Fourier and Gegenbauer expansions for a fundamental solution of the Laplacian in the hyperboloid model of hyperbolic geometry

TL;DR

This paper derives Fourier and Gegenbauer expansions for the fundamental solution of Laplace's equation on the hyperboloid model of hyperbolic geometry, providing explicit formulas and an addition theorem.

Contribution

It introduces explicit Fourier and Gegenbauer expansions for fundamental solutions in hyperbolic space, including an addition theorem in three dimensions.

Findings

Explicit Fourier expansions for hyperbolic fundamental solutions

Gegenbauer polynomial expansion in geodesic polar coordinates

Addition theorem for Fourier coefficients in 3D hyperbolic space

Abstract

Due to the isotropy $d$-dimensional hyperbolic space, there exist a spherically symmetric fundamental solution for its corresponding Laplace-Beltrami operator.
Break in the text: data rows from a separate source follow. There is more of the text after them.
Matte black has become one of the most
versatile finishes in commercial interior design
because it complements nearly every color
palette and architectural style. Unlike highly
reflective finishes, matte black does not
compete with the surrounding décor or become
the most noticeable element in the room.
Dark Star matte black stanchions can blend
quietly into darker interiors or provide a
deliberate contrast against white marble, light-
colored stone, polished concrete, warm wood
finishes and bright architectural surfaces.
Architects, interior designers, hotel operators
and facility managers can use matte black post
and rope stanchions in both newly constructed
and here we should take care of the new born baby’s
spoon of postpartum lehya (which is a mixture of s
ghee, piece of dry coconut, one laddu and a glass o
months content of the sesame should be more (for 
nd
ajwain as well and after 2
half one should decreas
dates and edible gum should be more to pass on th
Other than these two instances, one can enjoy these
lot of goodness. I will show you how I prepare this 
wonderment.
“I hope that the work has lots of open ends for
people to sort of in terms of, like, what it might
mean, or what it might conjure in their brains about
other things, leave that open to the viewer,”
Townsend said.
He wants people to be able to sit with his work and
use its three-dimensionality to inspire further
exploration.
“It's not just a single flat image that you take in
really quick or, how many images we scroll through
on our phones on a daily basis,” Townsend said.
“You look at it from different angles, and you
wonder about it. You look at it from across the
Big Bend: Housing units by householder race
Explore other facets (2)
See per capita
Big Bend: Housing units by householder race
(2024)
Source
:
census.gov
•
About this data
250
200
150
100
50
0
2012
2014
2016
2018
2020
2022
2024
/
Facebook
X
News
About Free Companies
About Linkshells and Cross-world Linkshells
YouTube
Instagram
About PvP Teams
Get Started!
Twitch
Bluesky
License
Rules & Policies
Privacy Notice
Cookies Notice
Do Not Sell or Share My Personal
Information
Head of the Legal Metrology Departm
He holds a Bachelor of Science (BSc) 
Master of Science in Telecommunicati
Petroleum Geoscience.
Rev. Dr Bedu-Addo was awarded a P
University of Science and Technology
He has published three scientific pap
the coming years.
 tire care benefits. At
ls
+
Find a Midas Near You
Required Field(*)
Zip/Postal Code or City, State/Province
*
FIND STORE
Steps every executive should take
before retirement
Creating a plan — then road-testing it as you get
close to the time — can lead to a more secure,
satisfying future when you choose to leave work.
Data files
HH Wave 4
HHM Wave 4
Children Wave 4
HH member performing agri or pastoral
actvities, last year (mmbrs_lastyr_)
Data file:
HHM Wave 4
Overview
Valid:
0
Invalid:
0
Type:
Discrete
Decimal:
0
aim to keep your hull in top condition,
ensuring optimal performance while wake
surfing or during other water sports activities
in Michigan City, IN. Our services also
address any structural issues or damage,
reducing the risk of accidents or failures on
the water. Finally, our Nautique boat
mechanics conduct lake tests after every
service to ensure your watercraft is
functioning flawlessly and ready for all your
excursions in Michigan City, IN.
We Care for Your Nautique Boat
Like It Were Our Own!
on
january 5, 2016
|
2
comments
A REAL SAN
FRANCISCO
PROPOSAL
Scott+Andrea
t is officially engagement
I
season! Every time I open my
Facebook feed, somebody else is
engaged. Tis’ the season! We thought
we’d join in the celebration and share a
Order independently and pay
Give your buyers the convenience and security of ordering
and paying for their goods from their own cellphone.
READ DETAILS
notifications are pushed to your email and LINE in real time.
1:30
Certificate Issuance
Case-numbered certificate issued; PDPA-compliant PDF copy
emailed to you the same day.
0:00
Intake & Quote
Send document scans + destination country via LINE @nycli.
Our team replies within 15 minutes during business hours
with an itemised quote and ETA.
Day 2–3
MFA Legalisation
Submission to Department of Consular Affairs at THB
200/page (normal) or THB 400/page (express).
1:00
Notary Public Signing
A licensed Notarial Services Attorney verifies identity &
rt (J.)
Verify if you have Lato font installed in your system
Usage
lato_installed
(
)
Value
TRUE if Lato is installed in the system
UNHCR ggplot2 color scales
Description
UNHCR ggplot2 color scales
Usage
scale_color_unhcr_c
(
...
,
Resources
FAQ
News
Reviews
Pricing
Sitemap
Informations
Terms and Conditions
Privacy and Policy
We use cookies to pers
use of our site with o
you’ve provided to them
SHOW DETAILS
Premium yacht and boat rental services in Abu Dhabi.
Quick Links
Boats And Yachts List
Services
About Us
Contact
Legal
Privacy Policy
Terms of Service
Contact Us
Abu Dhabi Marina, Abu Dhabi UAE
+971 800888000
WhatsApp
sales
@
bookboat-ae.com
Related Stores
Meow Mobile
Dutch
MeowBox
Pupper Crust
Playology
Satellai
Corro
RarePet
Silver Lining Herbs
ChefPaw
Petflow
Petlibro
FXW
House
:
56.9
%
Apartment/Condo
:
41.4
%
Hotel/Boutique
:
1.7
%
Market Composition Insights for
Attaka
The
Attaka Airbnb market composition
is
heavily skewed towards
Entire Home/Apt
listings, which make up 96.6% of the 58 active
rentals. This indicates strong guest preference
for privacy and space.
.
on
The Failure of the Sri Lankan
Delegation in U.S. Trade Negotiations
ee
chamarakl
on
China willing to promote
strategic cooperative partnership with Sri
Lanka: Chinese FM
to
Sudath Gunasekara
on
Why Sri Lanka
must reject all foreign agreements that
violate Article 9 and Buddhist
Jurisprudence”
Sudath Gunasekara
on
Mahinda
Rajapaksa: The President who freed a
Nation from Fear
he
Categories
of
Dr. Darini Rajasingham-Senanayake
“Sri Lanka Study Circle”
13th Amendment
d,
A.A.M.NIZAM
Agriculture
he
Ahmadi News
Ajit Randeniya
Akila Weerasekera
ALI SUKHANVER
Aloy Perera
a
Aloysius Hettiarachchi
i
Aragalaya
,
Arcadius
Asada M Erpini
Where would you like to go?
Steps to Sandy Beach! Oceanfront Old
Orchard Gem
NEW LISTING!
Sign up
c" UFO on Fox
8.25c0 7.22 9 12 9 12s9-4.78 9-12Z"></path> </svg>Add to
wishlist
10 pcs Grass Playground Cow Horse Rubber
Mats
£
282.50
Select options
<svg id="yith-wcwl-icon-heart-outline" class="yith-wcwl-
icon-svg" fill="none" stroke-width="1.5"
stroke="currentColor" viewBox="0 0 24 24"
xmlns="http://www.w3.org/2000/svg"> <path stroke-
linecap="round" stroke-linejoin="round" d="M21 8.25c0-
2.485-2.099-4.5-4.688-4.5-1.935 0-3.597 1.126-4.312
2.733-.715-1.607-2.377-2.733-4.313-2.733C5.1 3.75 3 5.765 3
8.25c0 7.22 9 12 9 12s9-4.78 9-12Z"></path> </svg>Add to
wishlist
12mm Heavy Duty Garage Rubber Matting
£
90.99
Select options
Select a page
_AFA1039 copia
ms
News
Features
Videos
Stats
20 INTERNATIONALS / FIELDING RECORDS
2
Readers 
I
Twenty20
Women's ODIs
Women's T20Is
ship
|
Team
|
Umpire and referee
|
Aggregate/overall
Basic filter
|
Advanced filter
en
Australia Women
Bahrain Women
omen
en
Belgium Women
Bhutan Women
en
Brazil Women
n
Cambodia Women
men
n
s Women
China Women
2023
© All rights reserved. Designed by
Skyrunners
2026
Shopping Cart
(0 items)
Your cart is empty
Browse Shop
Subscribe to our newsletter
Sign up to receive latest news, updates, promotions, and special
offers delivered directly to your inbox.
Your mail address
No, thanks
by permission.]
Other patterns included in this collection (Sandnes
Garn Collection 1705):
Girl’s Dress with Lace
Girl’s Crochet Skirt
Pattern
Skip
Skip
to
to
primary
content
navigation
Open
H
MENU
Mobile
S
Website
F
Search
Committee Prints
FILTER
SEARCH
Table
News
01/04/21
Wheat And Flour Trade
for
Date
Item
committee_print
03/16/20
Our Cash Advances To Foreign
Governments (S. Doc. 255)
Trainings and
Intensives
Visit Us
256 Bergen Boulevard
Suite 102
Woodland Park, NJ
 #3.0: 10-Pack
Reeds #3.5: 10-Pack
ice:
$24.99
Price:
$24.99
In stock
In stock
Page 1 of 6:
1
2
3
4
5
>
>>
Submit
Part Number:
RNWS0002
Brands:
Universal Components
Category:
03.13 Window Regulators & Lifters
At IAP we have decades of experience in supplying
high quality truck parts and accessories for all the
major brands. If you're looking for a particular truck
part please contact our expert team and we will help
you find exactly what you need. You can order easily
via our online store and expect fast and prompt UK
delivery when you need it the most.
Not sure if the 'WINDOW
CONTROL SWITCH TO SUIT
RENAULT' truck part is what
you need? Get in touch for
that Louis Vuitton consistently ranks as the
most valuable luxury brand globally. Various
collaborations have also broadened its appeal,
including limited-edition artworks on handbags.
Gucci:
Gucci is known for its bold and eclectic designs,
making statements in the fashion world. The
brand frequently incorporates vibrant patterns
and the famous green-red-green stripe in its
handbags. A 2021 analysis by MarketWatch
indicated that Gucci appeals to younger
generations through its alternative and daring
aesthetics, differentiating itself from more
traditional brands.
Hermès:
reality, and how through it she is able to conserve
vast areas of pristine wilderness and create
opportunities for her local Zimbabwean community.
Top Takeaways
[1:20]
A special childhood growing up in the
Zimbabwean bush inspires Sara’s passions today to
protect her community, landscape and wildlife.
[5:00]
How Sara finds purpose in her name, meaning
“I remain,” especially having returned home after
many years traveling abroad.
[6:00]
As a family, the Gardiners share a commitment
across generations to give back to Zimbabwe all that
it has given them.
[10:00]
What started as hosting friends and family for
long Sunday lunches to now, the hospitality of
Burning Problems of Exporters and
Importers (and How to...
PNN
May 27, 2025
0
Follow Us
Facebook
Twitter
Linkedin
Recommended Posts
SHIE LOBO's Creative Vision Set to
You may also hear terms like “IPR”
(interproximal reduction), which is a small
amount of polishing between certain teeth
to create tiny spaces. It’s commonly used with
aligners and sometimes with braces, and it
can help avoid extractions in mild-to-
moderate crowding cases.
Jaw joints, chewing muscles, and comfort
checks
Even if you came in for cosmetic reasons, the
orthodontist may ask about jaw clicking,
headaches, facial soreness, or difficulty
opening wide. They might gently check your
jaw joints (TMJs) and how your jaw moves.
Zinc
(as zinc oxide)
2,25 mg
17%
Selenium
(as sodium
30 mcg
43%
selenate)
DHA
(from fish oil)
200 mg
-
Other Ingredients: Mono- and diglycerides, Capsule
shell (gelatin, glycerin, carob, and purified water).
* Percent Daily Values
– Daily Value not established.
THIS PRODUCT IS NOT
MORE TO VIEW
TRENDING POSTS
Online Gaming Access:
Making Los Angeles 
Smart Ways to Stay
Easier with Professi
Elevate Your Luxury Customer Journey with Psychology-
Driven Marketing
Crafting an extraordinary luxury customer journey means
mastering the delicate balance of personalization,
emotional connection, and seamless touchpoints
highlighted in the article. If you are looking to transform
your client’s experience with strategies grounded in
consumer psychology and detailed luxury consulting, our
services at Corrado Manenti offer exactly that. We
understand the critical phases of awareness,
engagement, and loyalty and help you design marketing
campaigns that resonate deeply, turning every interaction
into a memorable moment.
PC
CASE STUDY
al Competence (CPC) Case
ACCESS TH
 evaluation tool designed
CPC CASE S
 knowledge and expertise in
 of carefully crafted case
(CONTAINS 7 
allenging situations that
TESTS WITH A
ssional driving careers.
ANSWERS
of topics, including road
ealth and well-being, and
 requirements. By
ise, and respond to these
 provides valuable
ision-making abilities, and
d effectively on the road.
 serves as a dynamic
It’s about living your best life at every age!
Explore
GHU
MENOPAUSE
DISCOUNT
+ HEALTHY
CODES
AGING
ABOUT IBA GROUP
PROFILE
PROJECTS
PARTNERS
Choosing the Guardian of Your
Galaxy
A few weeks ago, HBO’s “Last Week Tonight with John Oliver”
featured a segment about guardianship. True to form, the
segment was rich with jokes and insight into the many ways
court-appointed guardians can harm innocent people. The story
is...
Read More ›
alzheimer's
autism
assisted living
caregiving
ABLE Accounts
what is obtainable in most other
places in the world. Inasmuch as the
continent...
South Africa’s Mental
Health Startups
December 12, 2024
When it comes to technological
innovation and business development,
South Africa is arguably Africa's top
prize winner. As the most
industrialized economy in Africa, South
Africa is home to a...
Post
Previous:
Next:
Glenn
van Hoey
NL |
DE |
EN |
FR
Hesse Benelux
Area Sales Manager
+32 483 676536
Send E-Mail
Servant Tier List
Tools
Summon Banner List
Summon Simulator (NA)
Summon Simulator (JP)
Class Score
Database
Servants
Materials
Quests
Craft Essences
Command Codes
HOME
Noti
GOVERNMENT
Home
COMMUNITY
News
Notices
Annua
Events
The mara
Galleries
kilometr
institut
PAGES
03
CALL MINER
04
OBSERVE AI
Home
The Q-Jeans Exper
On the $R$-radius hyperboloid model of $d$-dimensional hyperbolic geometry with $R>0$ and $d\ge 2$, we compute azimuthal Fourier expansions for a fundamental solution of Laplace's equation. For $d\ge 2$, we compute a Gegenbauer polynomial expansion in geodesic polar coordinates for a fundamental solution of Laplace's equation on this negative-constant sectional curvature Riemannian manifold. In three-dimensions, an addition theorem for the azimuthal Fourier coefficients of a fundamental solution for Laplace's equation is obtained through comparison with its corresponding Gegenbauer expansion.